* EXERCISE BRIEF:
The line with "For every named" marks the first line to copy, and the line with "contraseña? (121, 488)" marks the last. Transcribe that stretch of the data below exactly, without pictures.

* SOURCE INFORMATION:

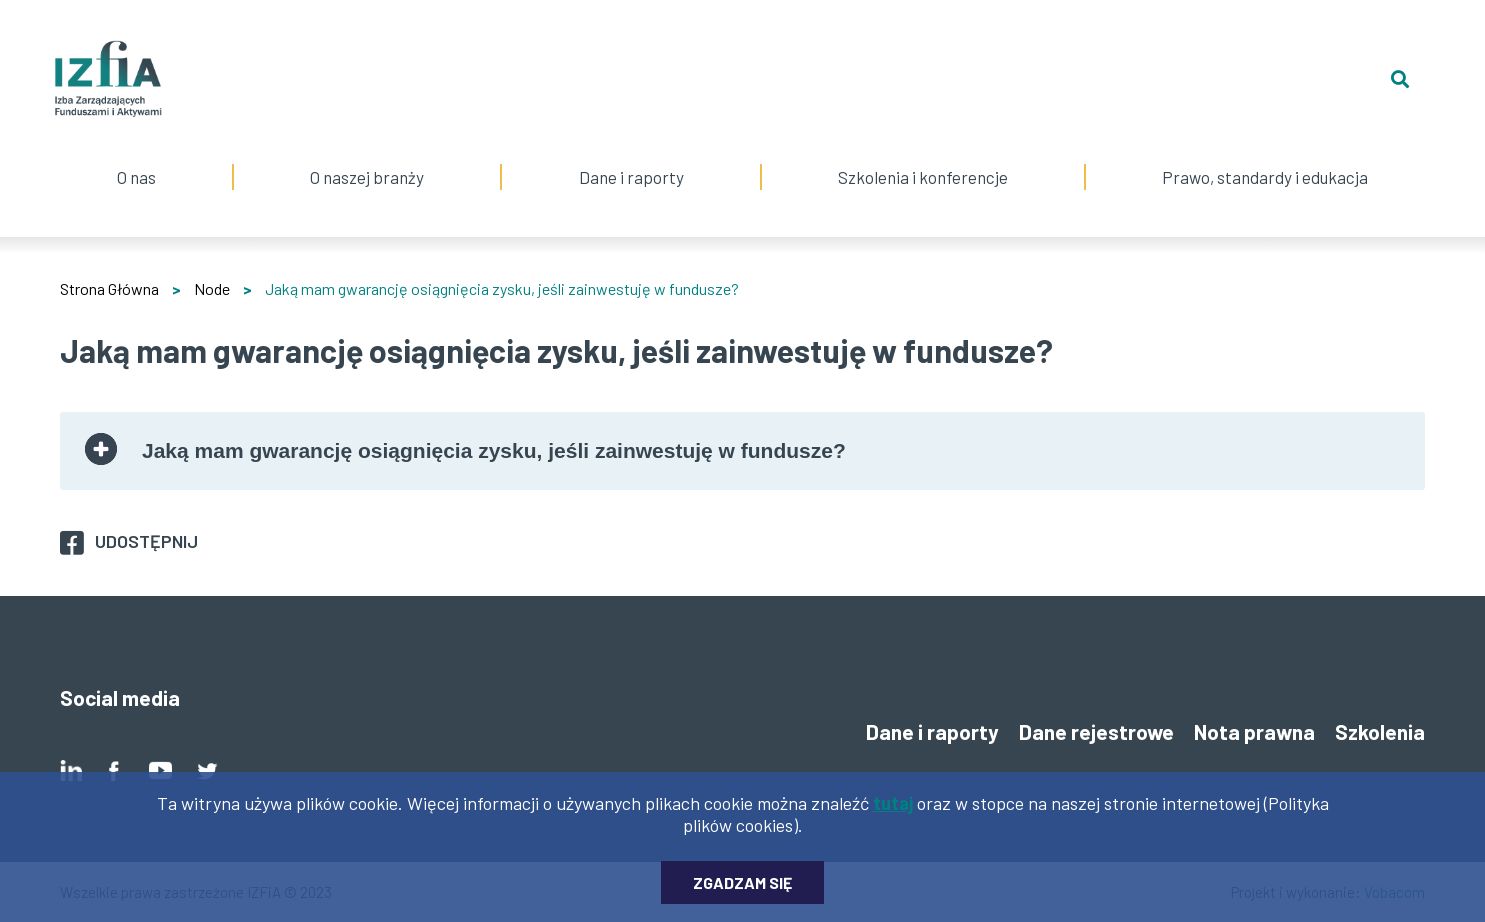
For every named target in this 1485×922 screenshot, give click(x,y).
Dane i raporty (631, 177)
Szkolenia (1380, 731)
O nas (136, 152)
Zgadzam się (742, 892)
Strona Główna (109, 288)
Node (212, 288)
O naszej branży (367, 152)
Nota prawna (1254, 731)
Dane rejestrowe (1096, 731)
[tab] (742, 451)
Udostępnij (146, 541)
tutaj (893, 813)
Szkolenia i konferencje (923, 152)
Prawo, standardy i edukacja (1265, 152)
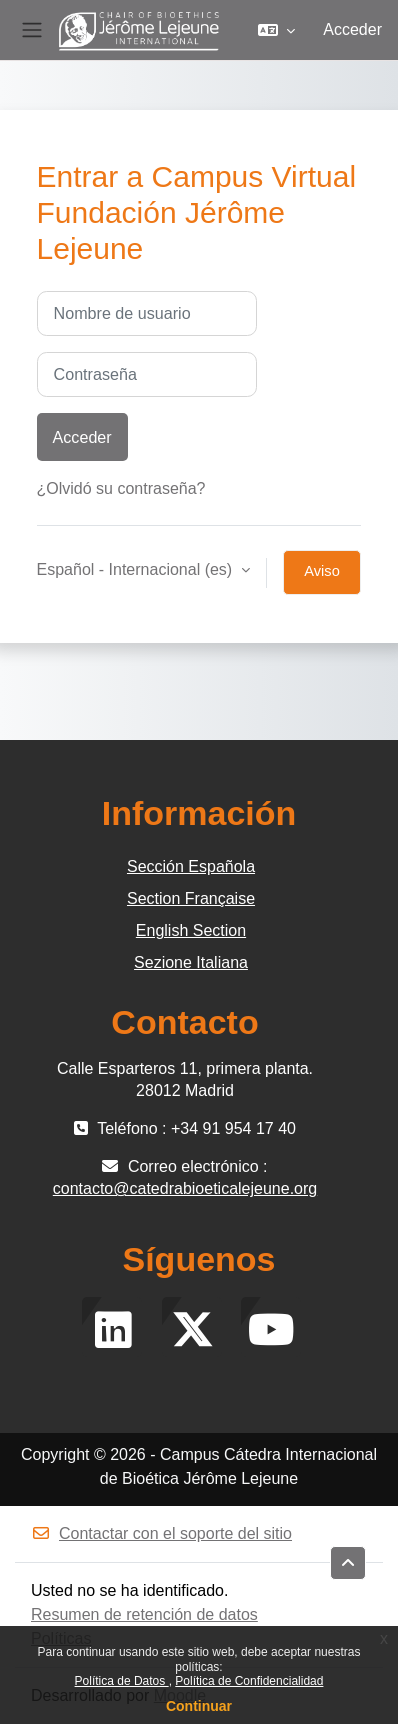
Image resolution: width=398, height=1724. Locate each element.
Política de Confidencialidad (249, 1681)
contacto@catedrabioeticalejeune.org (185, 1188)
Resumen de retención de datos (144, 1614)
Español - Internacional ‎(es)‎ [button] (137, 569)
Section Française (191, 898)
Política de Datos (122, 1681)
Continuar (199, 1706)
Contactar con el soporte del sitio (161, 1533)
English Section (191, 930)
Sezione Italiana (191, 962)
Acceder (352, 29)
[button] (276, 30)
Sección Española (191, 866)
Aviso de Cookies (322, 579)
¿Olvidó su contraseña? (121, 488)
---
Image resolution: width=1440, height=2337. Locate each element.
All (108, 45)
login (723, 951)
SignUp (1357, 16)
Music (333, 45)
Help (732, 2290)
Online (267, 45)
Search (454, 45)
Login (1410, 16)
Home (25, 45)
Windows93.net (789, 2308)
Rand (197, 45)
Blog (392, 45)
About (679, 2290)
--
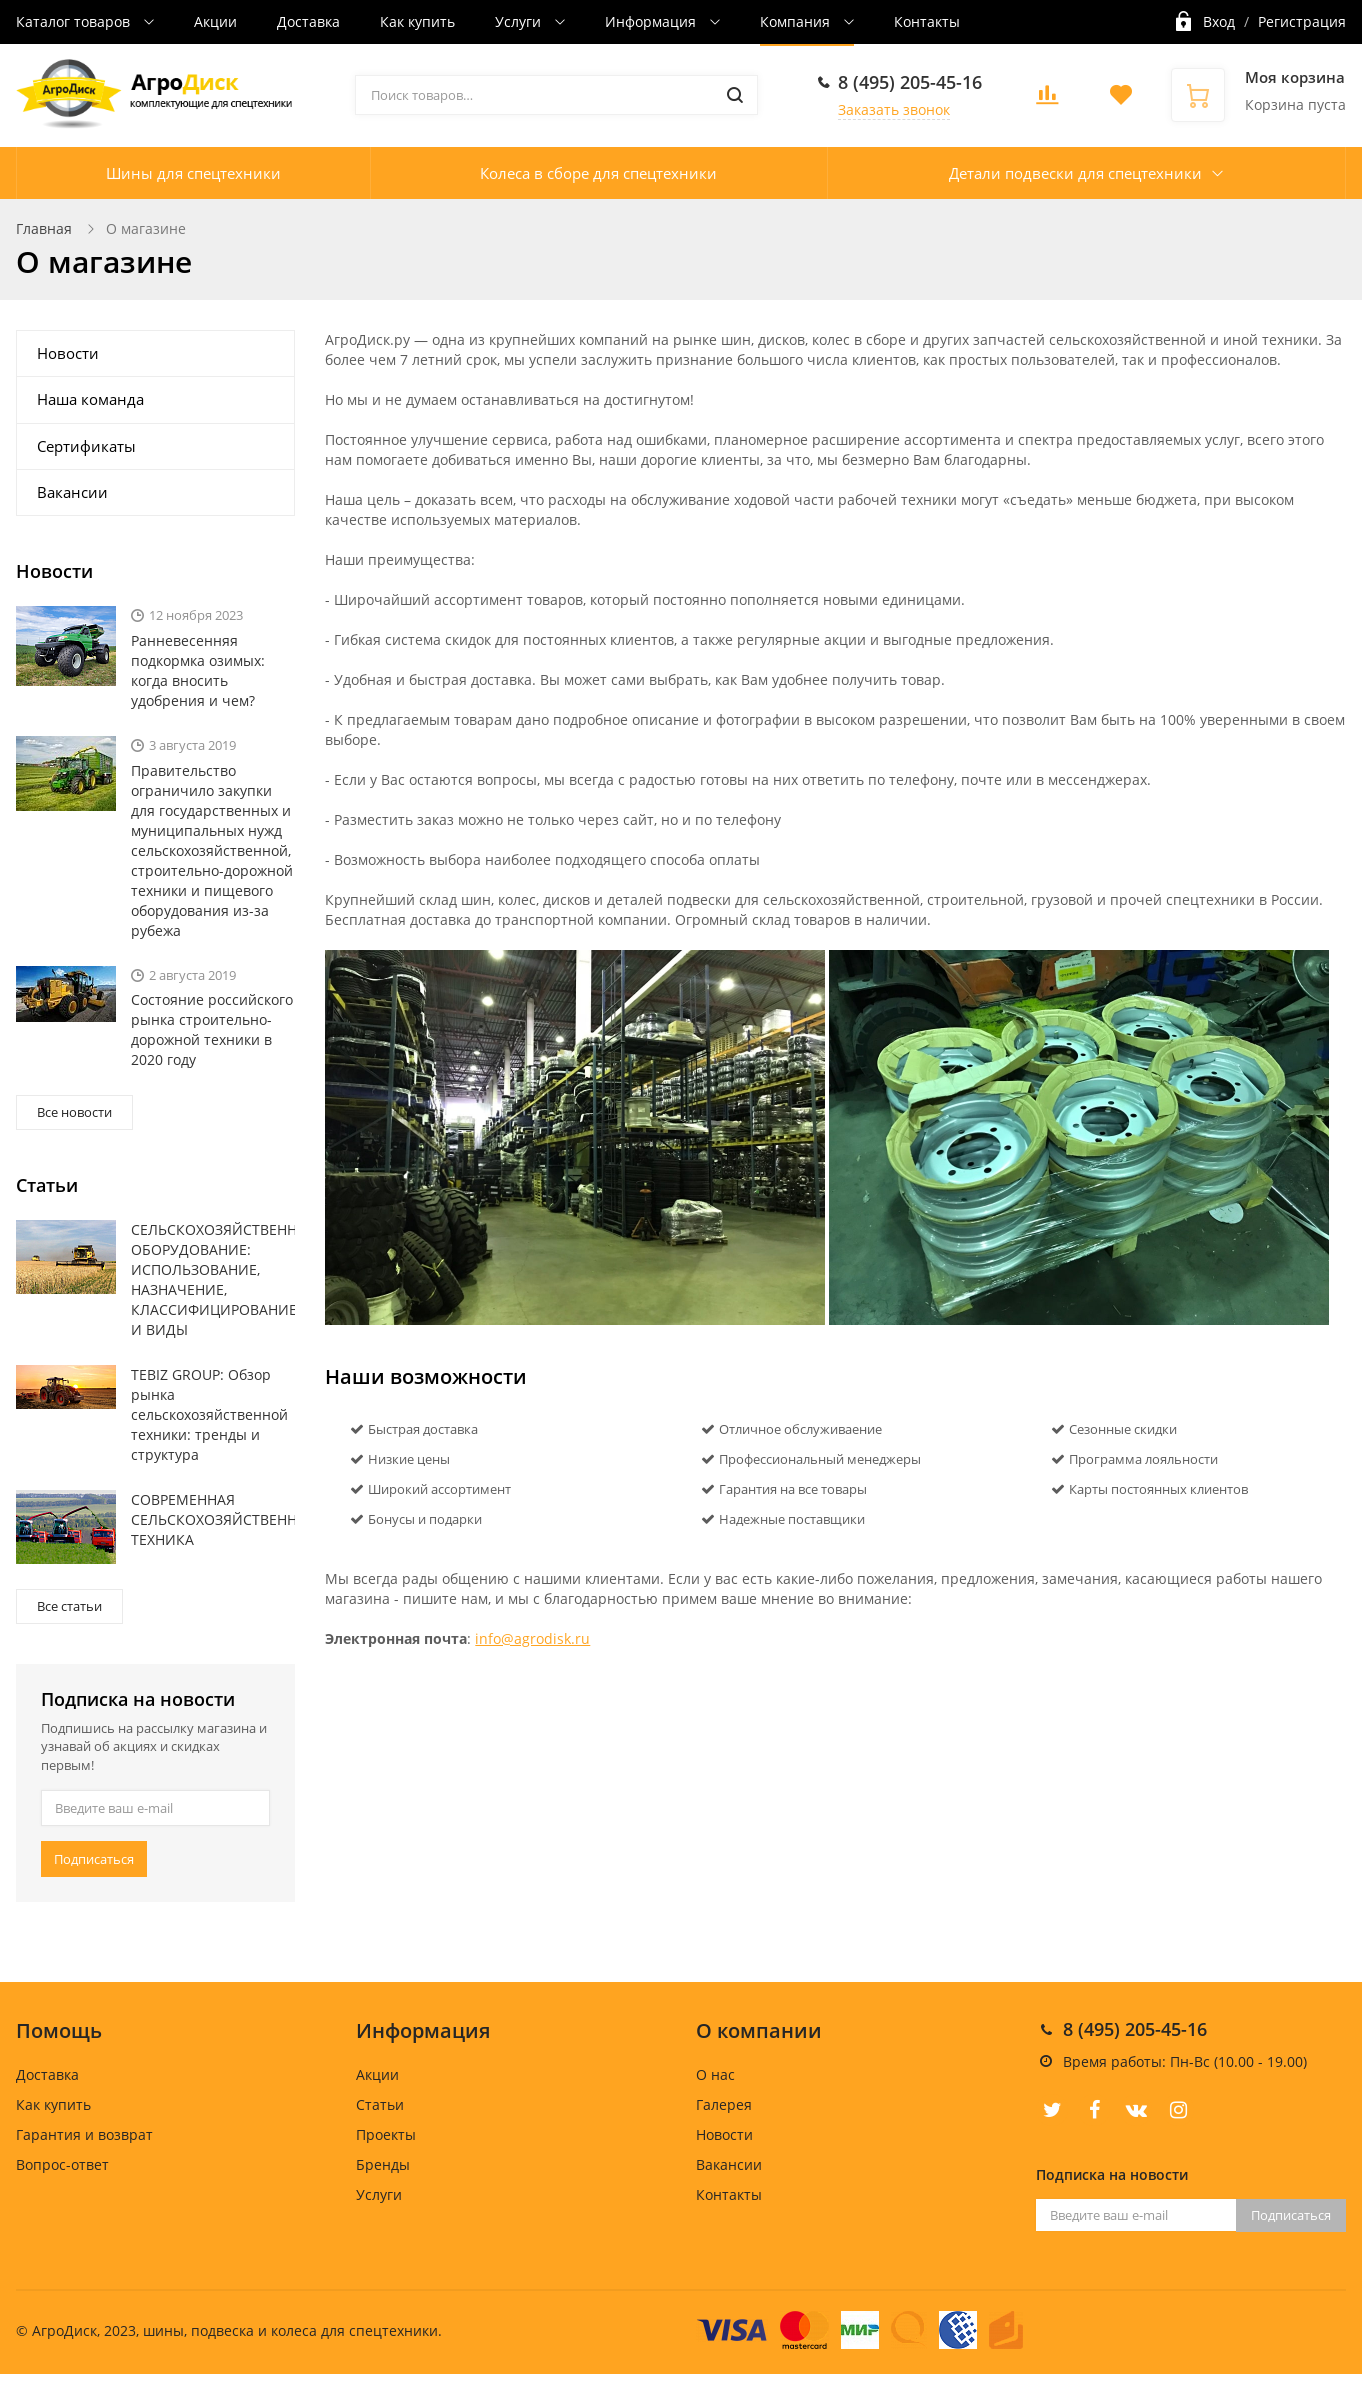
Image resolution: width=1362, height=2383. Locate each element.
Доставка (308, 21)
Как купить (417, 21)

* ANSWER SPACE:
For every named target in this 1485×922 screenshot, give click(x,y).
Dane i raporty (631, 177)
Szkolenia (1380, 731)
O nas (136, 152)
Zgadzam się (742, 892)
Strona Główna (109, 288)
Node (212, 288)
O naszej branży (367, 152)
Nota prawna (1254, 731)
Dane rejestrowe (1096, 731)
[tab] (742, 451)
Udostępnij (146, 541)
tutaj (893, 813)
Szkolenia i konferencje (923, 152)
Prawo, standardy i edukacja (1265, 152)
Image resolution: width=398, height=1724. Locate each element.
Política de Confidencialidad (249, 1681)
contacto@catedrabioeticalejeune.org (185, 1188)
Resumen de retención de datos (144, 1614)
Español - Internacional ‎(es)‎ [button] (137, 569)
Section Française (191, 898)
Política de Datos (122, 1681)
Continuar (199, 1706)
Contactar con el soporte del sitio (161, 1533)
English Section (191, 930)
Sezione Italiana (191, 962)
Acceder (352, 29)
[button] (276, 30)
Sección Española (191, 866)
Aviso de Cookies (322, 579)
¿Olvidó su contraseña? (121, 488)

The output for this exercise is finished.